Mutually-Adaptive Shared Control between Human Operators and Autonomy in Ground Vehicles

Project Team

Principal Investigator

Tulga Ersal, University of Michigan

Government

Paramsothy Jayakumar, Mark Brudnak, Victor Paul, U.S. Army GVSC

Faculty

Xi Jessie Yang, Jeffrey Stein, University of Michigan

Industry

Vishnu Desaraju, Toyota Research Institute

Student

Yifan Weng, Ruikun Luo, University of Michigan

Project Summary

Project started in 2018 and is ongoing.

Successful shared control between human operators and autonomy in ground vehicles critically relies on a mutual understanding and adaptation. Various shared control methods have been presented in the literature; however, the metrics that are used to evaluate performance are typically objective engineering metrics and little emphasis has been put so far on the cognitive workload on the human operator. A shared-control paradigm in which the autonomy can adapt to the cognitive workload of the operator could improve mission performance. Such a paradigm, however, is not yet available.

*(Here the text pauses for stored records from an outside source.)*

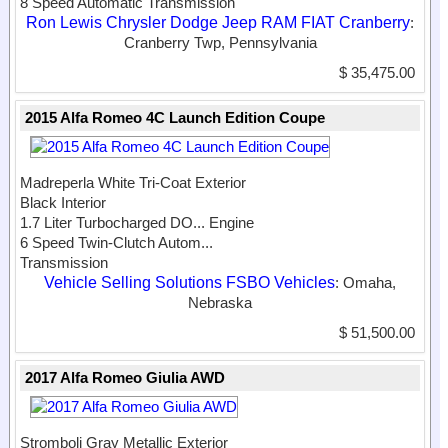
8 Speed Automatic Transmission
Ron Lewis Chrysler Dodge Jeep RAM FIAT Cranberry
:
Cranberry Twp, Pennsylvania
$ 35,475.00
2015 Alfa Romeo 4C Launch Edition Coupe
Madreperla White Tri-Coat Exterior
Black Interior
1.7 Liter Turbocharged DO...
Engine
6 Speed Twin-Clutch Autom...
Transmission
Vehicle Selling Solutions FSBO Vehicles
: Omaha,
Nebraska
$ 51,500.00
2017 Alfa Romeo Giulia AWD
Stromboli Gray Metallic Exterior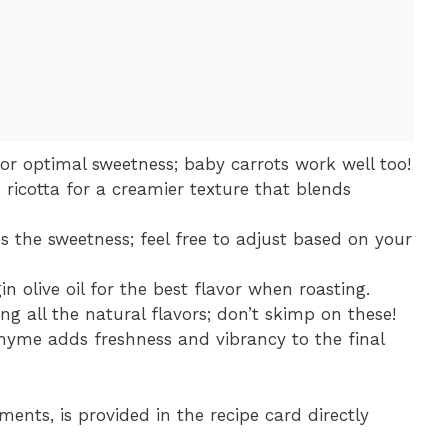
for optimal sweetness; baby carrots work well too!
 ricotta for a creamier texture that blends
s the sweetness; feel free to adjust based on your
in olive oil for the best flavor when roasting.
ing all the natural flavors; don’t skimp on these!
thyme adds freshness and vibrancy to the final
ments, is provided in the recipe card directly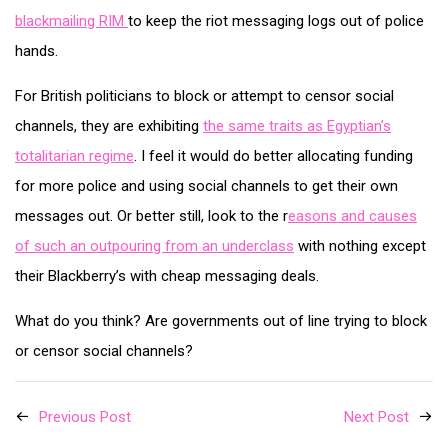
blackmailing RIM
to keep the riot messaging logs out of police
hands.
For British politicians to block or attempt to censor social
channels, they are exhibiting
the same traits as Egyptian’s
totalitarian regime
. I feel it would do better allocating funding
for more police and using social channels to get their own
messages out. Or better still, look to the r
easons and causes
of such an outpouring from an underclass
with nothing except
their Blackberry’s with cheap messaging deals.
What do you think? Are governments out of line trying to block
or censor social channels?
Previous Post
Next Post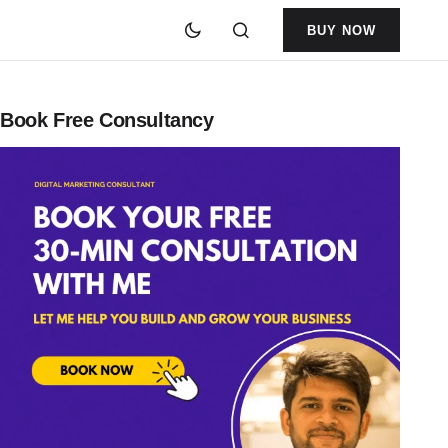
BUY NOW
Book Free Consultancy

The vision of this collaborative project is that the best negotiation of control and the best long-term system performance will happen only when the human operator and autonomy are mutually aware and adaptive in key aspects involved in control negotiation, including cognitive workload. A system that increases operator workload relative to manual operation may be switched off or underutilized, even if it improves other aspects of performance.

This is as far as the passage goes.